[Opening RECORDS FOR THIS EXERCISE section]

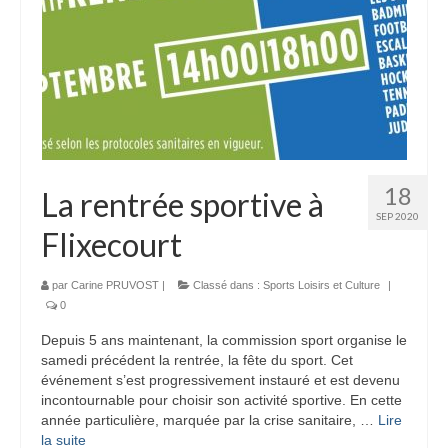
18
La rentrée sportive à
SEP 2020
Flixecourt
par
Carine PRUVOST
|
Classé dans :
Sports Loisirs et Culture
|
0
Depuis 5 ans maintenant, la commission sport organise le
samedi précédent la rentrée, la fête du sport. Cet
événement s’est progressivement instauré et est devenu
incontournable pour choisir son activité sportive. En cette
année particulière, marquée par la crise sanitaire, …
Lire
la suite­­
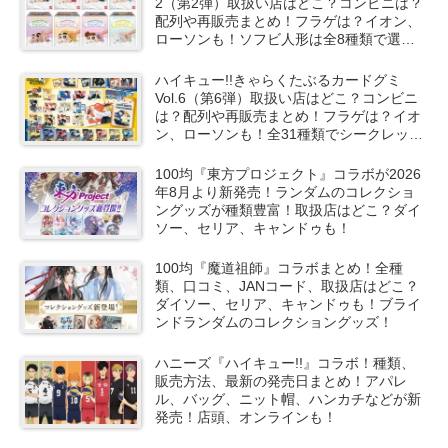
2（第2弾）取扱い店はどこ？コンビニは？
配列や再販売まとめ！フラゲは？イオン、
ローソンも！ソフビ人形は全8種類で選ん
で購入可能！
ハイキュー!!きゃらくたぶるカードグミ
Vol.6（第6弾）取扱い店はどこ？コンビニ
は？配列や再販売まとめ！フラゲは？イオ
ン、ローソンも！全31種類でシークレット
も！
100均『東方プロジェクト』コラボが2026
年8月より新発売！ランダムのコレクショ
ングッズが種類豊富！取扱店はどこ？ダイ
ソー、セリア、キャンドゥも！
100均『魔道祖師』コラボまとめ！全種
類、口コミ、JANコード、取扱店はどこ？
ダイソー、セリア、キャンドゥも！ブライ
ンドランダムのコレクショングッズ！
ハニーズ『ハイキュー!!』コラボ！種類、
販売方法、最新の発売日まとめ！アパレ
ル、バッグ、ニット帽、ハンカチなどが新
発売！店頭、オンラインも！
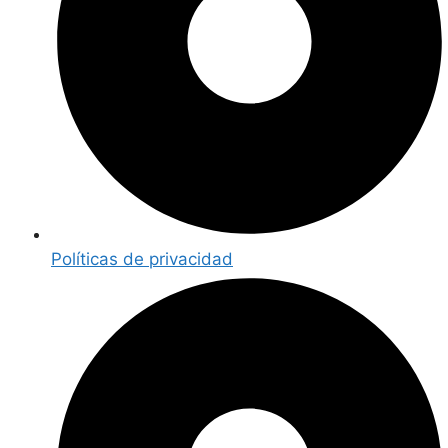
Políticas de privacidad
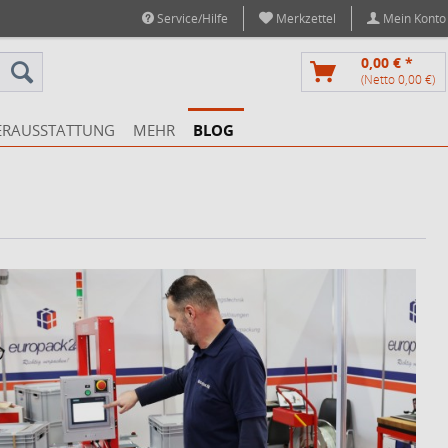
Service/Hilfe
Merkzettel
Mein Konto
0,00 € *
(Netto 0,00 €)
ERAUSSTATTUNG
MEHR
BLOG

[Closing RECORDS FOR THIS EXERCISE section]

Everything in the listing should be repeated exactly except the pictures.

WRITTEN SOLUTION:
18
La rentrée sportive à
SEP 2020
Flixecourt
par
Carine PRUVOST
|
Classé dans :
Sports Loisirs et Culture
|
0
Depuis 5 ans maintenant, la commission sport organise le
samedi précédent la rentrée, la fête du sport. Cet
événement s’est progressivement instauré et est devenu
incontournable pour choisir son activité sportive. En cette
année particulière, marquée par la crise sanitaire, …
Lire
la suite­­
2（第2弾）取扱い店はどこ？コンビニは？
配列や再販売まとめ！フラゲは？イオン、
ローソンも！ソフビ人形は全8種類で選ん
で購入可能！
ハイキュー!!きゃらくたぶるカードグミ
Vol.6（第6弾）取扱い店はどこ？コンビニ
は？配列や再販売まとめ！フラゲは？イオ
ン、ローソンも！全31種類でシークレット
も！
100均『東方プロジェクト』コラボが2026
年8月より新発売！ランダムのコレクショ
ングッズが種類豊富！取扱店はどこ？ダイ
ソー、セリア、キャンドゥも！
100均『魔道祖師』コラボまとめ！全種
類、口コミ、JANコード、取扱店はどこ？
ダイソー、セリア、キャンドゥも！ブライ
ンドランダムのコレクショングッズ！
ハニーズ『ハイキュー!!』コラボ！種類、
販売方法、最新の発売日まとめ！アパレ
ル、バッグ、ニット帽、ハンカチなどが新
発売！店頭、オンラインも！
Políticas de privacidad
Service/Hilfe
Merkzettel
Mein Konto
0,00 € *
(Netto 0,00 €)
ERAUSSTATTUNG
MEHR
BLOG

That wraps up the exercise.